Nokia plans to deploy a 4G mobile network on the moon later this year to enhance discoveries on the moon and potentially pave the way for a human presence on the satellite planet. The Finnish telecommunications company will launch the network on a SpaceX rocket, using an antenna-equipped base station in a Nova-C lunar lander developed by Intuitive Machines and a solar-powered rover.

The infrastructure will land on Shackleton Crater, located on the southern edge of the moon. The network is expected to be used on the Artemis 1 mission from NASA, which will send the first human astronauts to the lunar surface since 1972.
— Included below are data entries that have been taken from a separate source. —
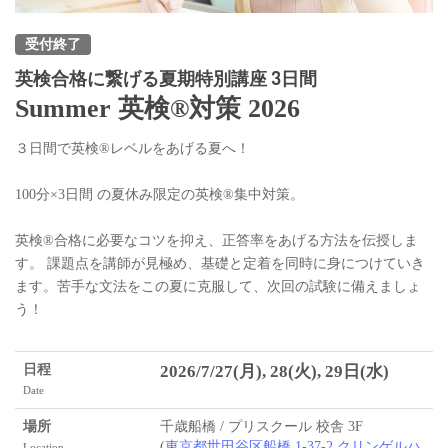
受付終了
英検合格に繋げる夏期特別講座 3日間
Summer 英検®対策 2026
３日間で英検®レベルをあげる夏へ！
100分×3日間 の夏休み限定の英検®集中対策。
英検®合格に必要なコツを抑え、正答率をあげる方法を伝授しま
す。 課題点を講師が見極め、基礎と定着を同時に身につけていき
ます。苦手な文法をこの夏に克服して、次回の試験に備えましょ
う！
日程
2026/7/27(月), 28(火), 29日(水)
Date
場所
千歳船橋 / プリスクール 校舎 3F
(
東京都世田谷区船橋 1-37-2 クリンゲルハ
Location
Nokia claims its network will allow astronauts to communicate with each other and with mission control, remotely control the rover, and transmit real-time video and telemetry data to Earth. The company says the technology is designed for the extreme conditions of space and that the network will demonstrate that terrestrial networks can meet communications needs for future space missions.

Nokia’s lunar network includes an LTE base station with integrated Evolved Packet Core (EPC) capabilities. These LTE technologies have effectively met the world’s mobile data and voice needs for more than a decade and are ideally suited to provide world-class communications and connectivity capabilities for future space exploration requiring critical operations.

“It became evident to us that, for any sustained human presence on the Moon and Mars in the future, connectivity and communications are critical,” Thierry Klein, head of the Enterprise and Industrial Automation Research Laboratory at Nokia Bell Labs, claimed in the post.